La primera que te contaremos, sucedió en un edificio solemne que hoy alberga al Centro Municipal de las Artes (CMA). Ubicado en el mero corazón de Juárez, en la calle Ignacio Mariscal, detrás de la Catedral, pareciera que la historia lo hubiera dotado de amnesia. Un día fue Casa Consistorial y luego sede del Ayuntamiento de la ciudad. Pero bajo su respetable arquitectura yacen las voces de los viejos juarenses, como ecos de un suceso que muchos prefieren no recordar.

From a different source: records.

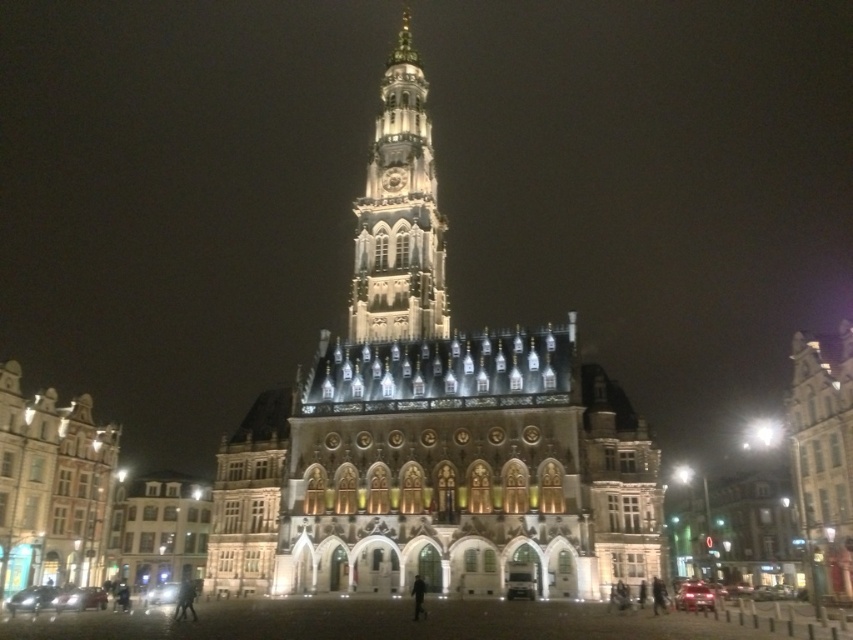 Who is positioned more to the left, polished stone town square at center or illuminated stone church at center?

From the viewer's perspective, polished stone town square at center appears more on the left side.

Which of these two, polished stone town square at center or illuminated stone church at center, stands taller?

With more height is illuminated stone church at center.

What do you see at coordinates (370, 481) in the screenshot? I see `polished stone town square at center` at bounding box center [370, 481].

I want to click on polished stone town square at center, so click(370, 481).

Which is above, illuminated stone church at center or illuminated stone clock tower at center?

Positioned higher is illuminated stone clock tower at center.

Is point (421, 77) positioned before point (409, 33)?

Yes, point (421, 77) is in front of point (409, 33).

Find the location of a particular element. illuminated stone church at center is located at coordinates (432, 428).

From the picture: Can you confirm if polished stone town square at center is positioned below illuminated stone clock tower at center?

Yes, polished stone town square at center is below illuminated stone clock tower at center.

Does polished stone town square at center have a lesser width compared to illuminated stone clock tower at center?

In fact, polished stone town square at center might be wider than illuminated stone clock tower at center.

Does point (456, 500) come in front of point (403, 51)?

Yes, point (456, 500) is closer to viewer.

At what (x,y) coordinates should I click in order to perform the action: click on polished stone town square at center. Please return your answer as a coordinate pair (x, y). Image resolution: width=853 pixels, height=640 pixels. Looking at the image, I should click on (370, 481).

Dicen los que dicen saber, que a finales del siglo XIX, esta edificación era la sede de un presidio militar; y en los albores del siglo XX, acogía un tanque de agua que abastecía a los sedientos habitantes de la frontera. Un depósito vital, indispensable, pero que escondía una anécdota en sus entrañas de hierro. Fue allí, en la década de 1940, cuando en ese recipiente de agua comunitaria se mezclaron la tragedia y el asombro, al descubrir el cadáver de “El Loco Police”, un vagabundo inofensivo al que la comunidad ya había aceptado como parte de su identidad urbana.
Durante días, el agua adquirió un sabor amargo y putrefacto que despertó sospechas y desasosiego entre la población. Fue en ese momento que los vecinos, asqueados y alarmados, empujaron a las autoridades a abrir el tanque. Y lo encontraron, como una siniestra broma: el cuerpo descompuesto de aquel personaje errante flotaba en el agua.

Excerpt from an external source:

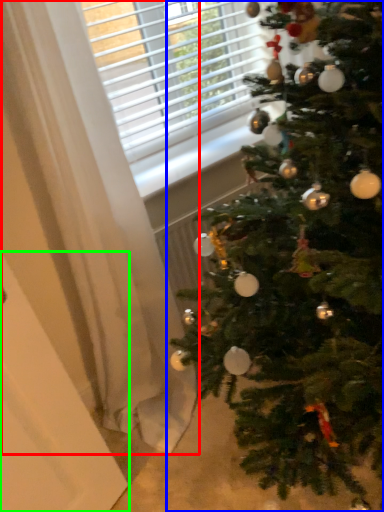 Question: Which object is positioned closest to curtain (highlighted by a red box)? Select from christmas tree (highlighted by a blue box) and screen door (highlighted by a green box).

Choices:
 (A) christmas tree
 (B) screen door

Answer: (B)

La vergüenza y el horror llevaron al desmantelamiento del tanque, pieza por pieza, en un intento de enterrar el incidente en el olvido. Hoy, en la fachada del CMA, no hay indicio alguno de aquella historia, pero para quienes conocen la leyenda, el edificio sigue siendo testigo silencioso de un pasado que nunca termina de desvanecerse.
La otra leyenda, es quizá la que más miedo despierta. Sucedió en la década de 1970 en el centro de diversión Malibú, lugar donde se presentaron Los Silvers de Juárez y Juan Gabriel (entonces Adan Luna). Este lugar estaba ubicado donde ahora se encuentra el estacionamiento de Soriana San Lorenzo.
Dicen los memoriosos que una noche cualquiera, apareció un hombre joven, impecablemente vestido y con una mirada que hechizaba a cualquiera. Entre los murmullos y las risas, su presencia era tan cautivadora como escalofriante. Eligió a una jovencita que según se cuenta, habría escapado del ojo vigilante de sus padres, y la invitó a bailar.
Al moverse bajo las luces, los asistentes observaron con horror que ese galán misterioso no tenía pies humanos: una pata de cabra y otra de gallo asomaban bajo sus pantalones. El pánico se apoderó de la pista; el aire olía a azufre y la música se extinguió en medio de un grito colectivo.
El supuesto ente, vestido de gala y con pasos cautivadores, desapareció de la pista entre gritos y señalamientos, corriendo hacia el baño, donde se encerró mientras los guardias del salón, desconcertados, temían que se tratara de algún ladrón o bromista. Fue entonces que, sin demora, llamaron a la Policía.
Llegaron los elementos de seguridad pública, con miradas serias y armas listas, y tras varios intentos lograron abrir la puerta del baño. Pero cuando entraron, el misterio se profundizó: no había nadie. Ningún rastro, ninguna ventana por donde hubiera podido escapar. Sólo el baño, vacío, testigo mudo del supuesto escape del príncipe de las tinieblas. Y el rumor, ese que crece como sombra en la frontera, de que el aire olía fuertemente a azufre.